In February 2019, Vice Chancellor and Federal Minister of Finance Olaf Scholz – who is now the Social Democrat’s candidate for Chancellor – kicked off an official side event at the Munich Security Conference hosted by ACG and AICGS. In his remarks, he underscored the common values and the mutual interests shared by Europe and the United States. In the face of today’s common global challenges, the transatlantic partners must continue to work together in a multilateral rules-based system to guarantee peace and prosperity.
“Friends with Benefits? Global Trade and Investment Policy and the Future of the Transatlantic Alliance”

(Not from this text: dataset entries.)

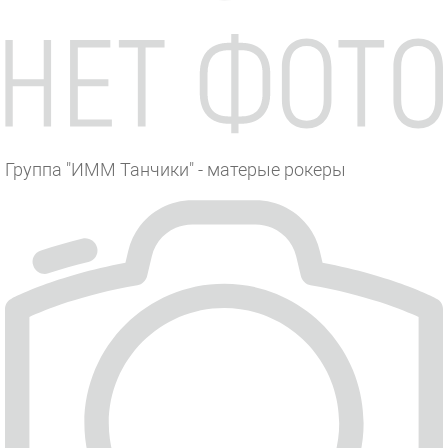
Группа "ИММ Танчики" - матерые рокеры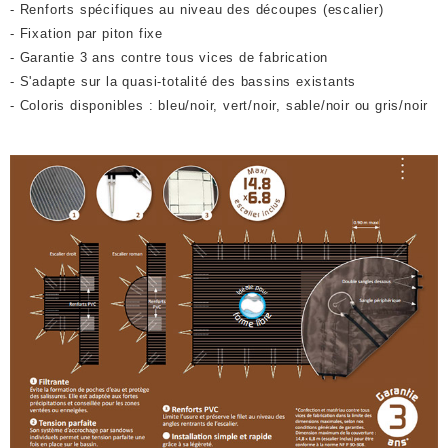
- Renforts spécifiques au niveau des découpes (escalier)
- Fixation par piton fixe
- Garantie 3 ans contre tous vices de fabrication
- S'adapte sur la quasi-totalité des bassins existants
- Coloris disponibles : bleu/noir, vert/noir, sable/noir ou gris/noir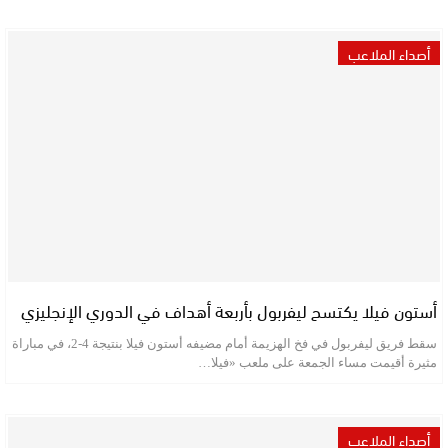
أصداء الملاعب
أستون فيلا يكتسح ليفربول بأربعة أهداف في الدوري الإنجليزي
سقط فريق ليفربول في فخ الهزيمة أمام مضيفه أستون فيلا بنتيجة 4-2، في مباراة
مثيرة أقيمت مساء الجمعة على ملعب «فيلا…
أصداء الملاعب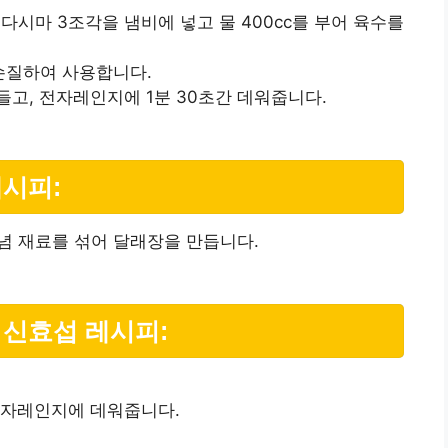
 다시마 3조각을 냄비에 넣고 물 400cc를 부어 육수를
 손질하여 사용합니다.
들고, 전자레인지에 1분 30초간 데워줍니다.
레시피:
양념 재료를 섞어 달래장을 만듭니다.
 신효섭 레시피:
전자레인지에 데워줍니다.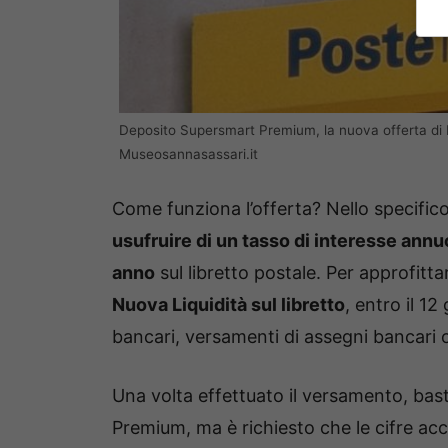
Deposito Supersmart Premium, la nuova offerta di Post
Museosannasassari.it
Come funziona l’offerta? Nello specif
usufruire di un tasso di interesse ann
anno
sul libretto postale. Per approfitta
Nuova Liquidità sul libretto
, entro il 12
bancari, versamenti di assegni bancari o 
Una volta effettuato il versamento, bas
Premium, ma è richiesto che le cifre a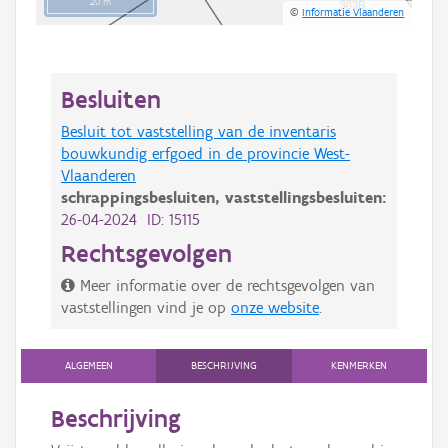
20 m
©
Informatie Vlaanderen
Besluiten
Besluit tot vaststelling van de inventaris
bouwkundig erfgoed in de provincie West-
Vlaanderen
schrappingsbesluiten,
vaststellingsbesluiten:
26-04-2024 ID: 15115
Rechtsgevolgen
Meer informatie over de rechtsgevolgen van
vaststellingen vind je op
onze website
.
ALGEMEEN
BESCHRIJVING
KENMERKEN
Beschrijving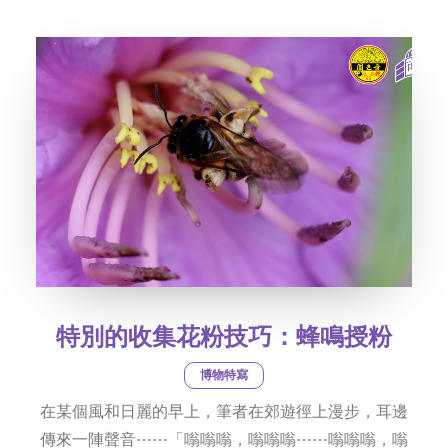
社交平台
字型大小
特別的收集花粉技巧：蜂鳴授粉
博物特寫
在某個風和日麗的早上，筆者在郊遊徑上漫步，耳邊
傳來一陣聲音⋯⋯「嗡嗡嗡，嗡嗡嗡⋯⋯嗡嗡嗡，嗡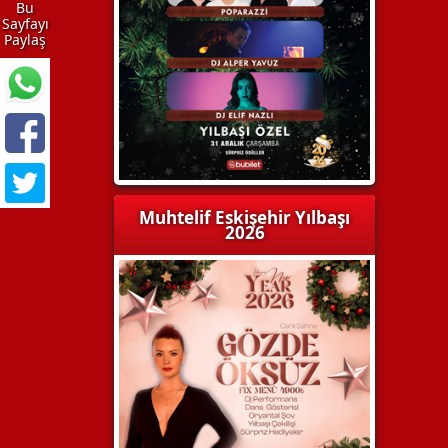
Bu
Sayfayı
Paylaş
Muhtelif Eskişehir Yılbaşı
2026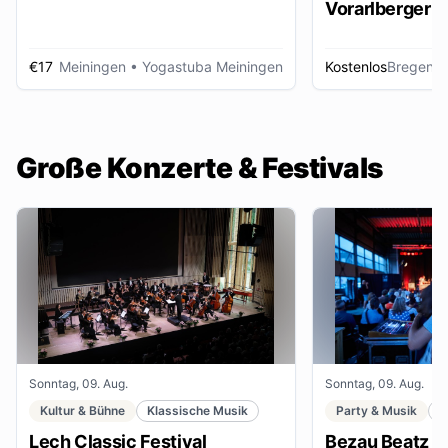
Vorarlberger d
Zeitungsbest
€17
Meiningen
• Yogastuba Meiningen
Kostenlos
Bregenz
•
Große Konzerte & Festivals
Sonntag, 09. Aug.
Sonntag, 09. Aug.
Kultur & Bühne
Klassische Musik
Party & Musik
F
Lech Classic Festival
Bezau Beatz Fe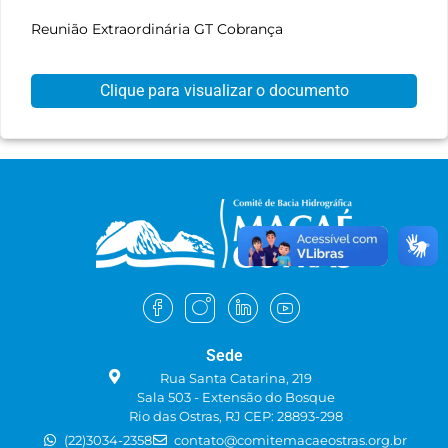
Reunião Extraordinária GT Cobrança
Clique para visualizar o documento
Sede
Rua Santa Catarina, 219
Sala 503 - Extensão do Bosque
Rio das Ostras, RJ CEP: 28893-298
(22)3034-2358
contato@comitemacaeostras.org.br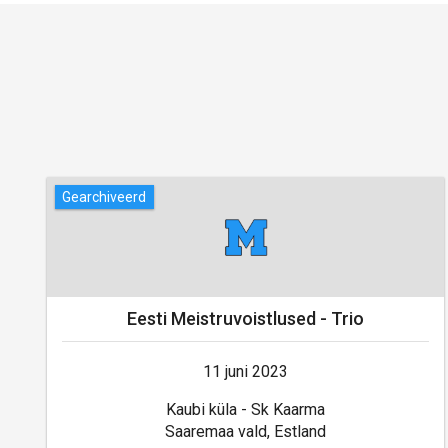
Gearchiveerd
Eesti Meistruvoistlused - Trio
11 juni 2023
Kaubi küla - Sk Kaarma
Saaremaa vald, Estland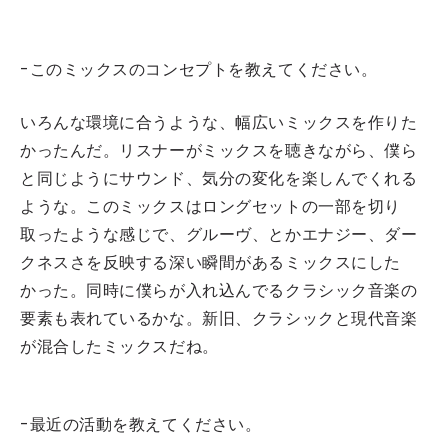
-このミックスのコンセプトを教えてください。
いろんな環境に合うような、幅広いミックスを作りた
かったんだ。リスナーがミックスを聴きながら、僕ら
と同じようにサウンド、気分の変化を楽しんでくれる
ような。このミックスはロングセットの一部を切り
取ったような感じで、グルーヴ、とかエナジー、ダー
クネスさを反映する深い瞬間があるミックスにした
かった。同時に僕らが入れ込んでるクラシック音楽の
要素も表れているかな。新旧、クラシックと現代音楽
が混合したミックスだね。
-最近の活動を教えてください。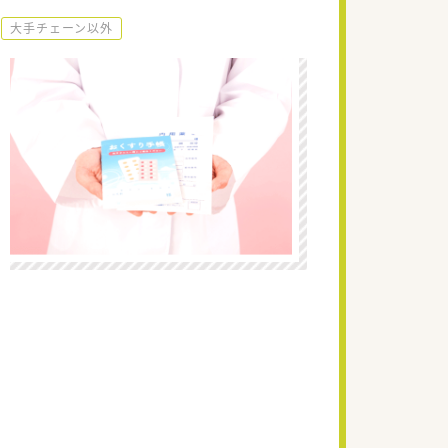
大手チェーン以外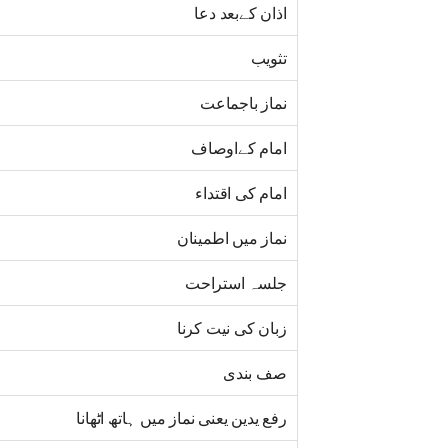
اذان کےبعد دعا
تثویب
نماز باجماعت
امام کےاوصاف
امام کی اقتداء
نماز میں اطمینان
جلسہ استراحت
زبان کی نیت کرنا
صف بندی
رفع یدین یعنی نماز میں ہاتھ اٹھانا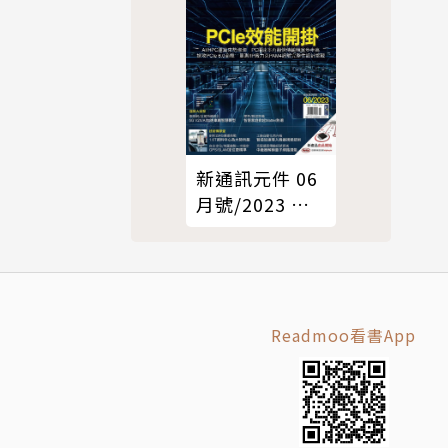
新通訊元件 06
月號/2023 第
268期
Readmoo看書App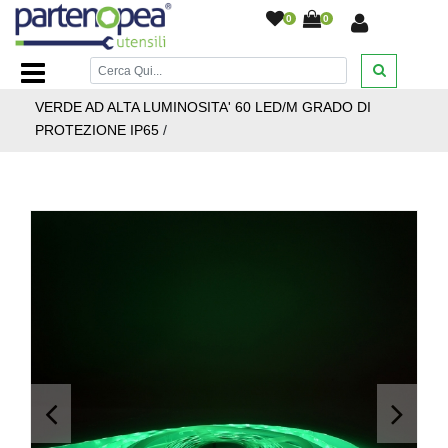
0
0
Home Page
/
ILLUMINAZIONE LED
/
STRISCIE LED
PROFILI ALLUMINIO ALIMENTATORI
/
STRISCIA LED 12V
VERDE AD ALTA LUMINOSITA' 60 LED/M GRADO DI
PROTEZIONE IP65
/
<
>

On February 16, the American Council on Germany (ACG) partnered with the American Institute on Contemporary German Studies (AICGS) to hold an official side event on the periphery of the Munich Security Conference (MSC). More than 50 politicians, government officials, journalists, and opinion leaders from Germany and the United States attended the event, which was carried out in cooperation with Atlantik-Brücke. ACG President Dr. Steven E. Sokol co-moderated the event with AICGS President Jeffrey Rathke. Held under the Chatham House Rule, the discussion focused on the nexus of economic policy and national security.
For 70 years, the transatlantic partnership has been characterized by strong economic and security ties, but they have largely been separate issues. Today, foreign investment impacts on national security are taking on increasing significance, with the United States and European countries strengthening their investment screening for strategic industries. At the same time, the United States is justifying tariff barriers on national security grounds. Those present at the side event discussed the shared transatlantic economic and security interests, as well as the degree to which the United States and Europe can adopt common approaches to address common challenges.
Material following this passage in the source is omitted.